Extracted page text data:
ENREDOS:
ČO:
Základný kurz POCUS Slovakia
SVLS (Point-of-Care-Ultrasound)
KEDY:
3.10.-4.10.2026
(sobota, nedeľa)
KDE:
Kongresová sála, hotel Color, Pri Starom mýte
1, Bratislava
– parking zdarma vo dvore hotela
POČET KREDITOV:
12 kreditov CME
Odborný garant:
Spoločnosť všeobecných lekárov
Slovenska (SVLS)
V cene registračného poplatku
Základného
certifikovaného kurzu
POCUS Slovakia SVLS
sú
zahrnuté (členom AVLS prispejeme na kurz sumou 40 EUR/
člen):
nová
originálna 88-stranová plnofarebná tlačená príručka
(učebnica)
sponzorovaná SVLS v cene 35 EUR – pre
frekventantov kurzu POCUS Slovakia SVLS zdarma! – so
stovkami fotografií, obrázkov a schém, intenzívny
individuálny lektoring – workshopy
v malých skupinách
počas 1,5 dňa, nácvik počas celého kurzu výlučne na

Required work: Transcribe each entry exactly.

Exercise result:
ENREDOS:
ČO:
Základný kurz POCUS Slovakia
SVLS (Point-of-Care-Ultrasound)
KEDY:
3.10.-4.10.2026
(sobota, nedeľa)
KDE:
Kongresová sála, hotel Color, Pri Starom mýte
1, Bratislava
– parking zdarma vo dvore hotela
POČET KREDITOV:
12 kreditov CME
Odborný garant:
Spoločnosť všeobecných lekárov
Slovenska (SVLS)
V cene registračného poplatku
Základného
certifikovaného kurzu
POCUS Slovakia SVLS
sú
zahrnuté (členom AVLS prispejeme na kurz sumou 40 EUR/
člen):
nová
originálna 88-stranová plnofarebná tlačená príručka
(učebnica)
sponzorovaná SVLS v cene 35 EUR – pre
frekventantov kurzu POCUS Slovakia SVLS zdarma! – so
stovkami fotografií, obrázkov a schém, intenzívny
individuálny lektoring – workshopy
v malých skupinách
počas 1,5 dňa, nácvik počas celého kurzu výlučne na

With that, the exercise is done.